• **Assignment**:
The entries below are to be returned as written, with all pictures dropped.

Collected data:
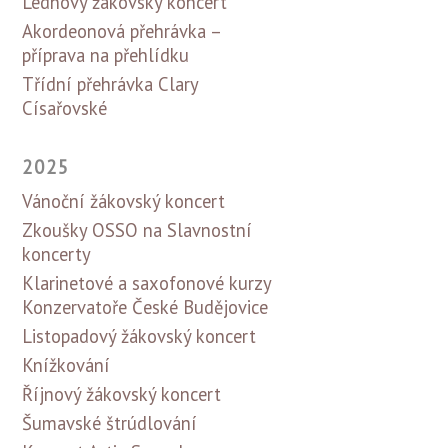
Lednový žákovský koncert
Akordeonová přehrávka –
příprava na přehlídku
Třídní přehrávka Clary
Císařovské
2025
Vánoční žákovský koncert
Zkoušky OSSO na Slavnostní
koncerty
Klarinetové a saxofonové kurzy
Konzervatoře České Budějovice
Listopadový žákovský koncert
Knížkování
Říjnový žákovský koncert
Šumavské štrúdlování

• **Completed exercise**:
Lednový žákovský koncert
Akordeonová přehrávka –
příprava na přehlídku
Třídní přehrávka Clary
Císařovské
2025
Vánoční žákovský koncert
Zkoušky OSSO na Slavnostní
koncerty
Klarinetové a saxofonové kurzy
Konzervatoře České Budějovice
Listopadový žákovský koncert
Knížkování
Říjnový žákovský koncert
Šumavské štrúdlování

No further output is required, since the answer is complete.